Throughout the book, Traister weaves in her own experience as a thirtysomething feminist sorting through all the events and media coverage—vacillating between Hillary Clinton and Barack Obama and questioning her own view of feminism, the women’s movement, race and the different generational perspectives of women working toward political parity. Electrifying, incisive and highly entertaining, Big Girls Don’t Cry offers an enduring portrait of dramatic cultural and political shifts brought about by this most historic of American contests.

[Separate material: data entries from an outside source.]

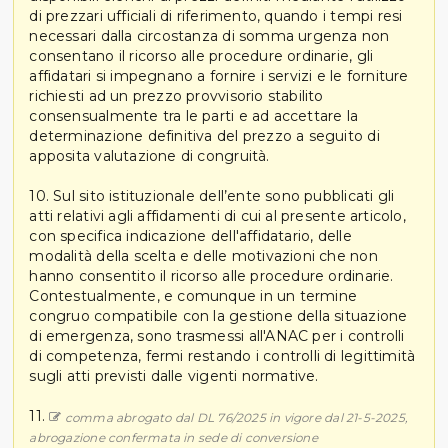
di prezzari ufficiali di riferimento, quando i tempi resi
necessari dalla circostanza di somma urgenza non
consentano il ricorso alle procedure ordinarie, gli
affidatari si impegnano a fornire i servizi e le forniture
richiesti ad un prezzo provvisorio stabilito
consensualmente tra le parti e ad accettare la
determinazione definitiva del prezzo a seguito di
apposita valutazione di congruità.
10. Sul sito istituzionale dell’ente sono pubblicati gli
atti relativi agli affidamenti di cui al presente articolo,
con specifica indicazione dell'affidatario, delle
modalità della scelta e delle motivazioni che non
hanno consentito il ricorso alle procedure ordinarie.
Contestualmente, e comunque in un termine
congruo compatibile con la gestione della situazione
di emergenza, sono trasmessi all'ANAC per i controlli
di competenza, fermi restando i controlli di legittimità
sugli atti previsti dalle vigenti normative.
11.
comma abrogato dal DL 76/2025 in vigore dal 21-5-2025,
abrogazione confermata in sede di conversione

Who would have figured that the women who would benefit most from the 2008 presidential campaign would be the comediennes? Sarah Palin and Hillary Clinton may have lost in their respective campaigns, but Amy Poehler and Tina Fey both gained in cultural stature for their biting imitations. According to Traister, staff writer at Salon.com, the rollercoaster ride of 2008 exposed an entrenched chauvinism in the media and a lesson for anyone who might assume that a female candidate would hold a monopoly on women's votes. The author bludgeons conventional political wisdom by trenchantly exposing Palin's strange triangulation of mainstream feminism, Clinton's need to appear vulnerable in order to appeal to women, and the precarious position of black women some of whom were conflicted between supporting candidates who mirrored their gender or their race. Rising to the occasion, however, were women in the media, from Katie Couric, who depending on your perspective ruined or sainted Sarah Palin, to the sofa-bound political discourse of The View. Traister does a fine job in showing that progress does not proceed in straight lines, and, sometimes, it's the unlikeliest of individuals who initiate real change.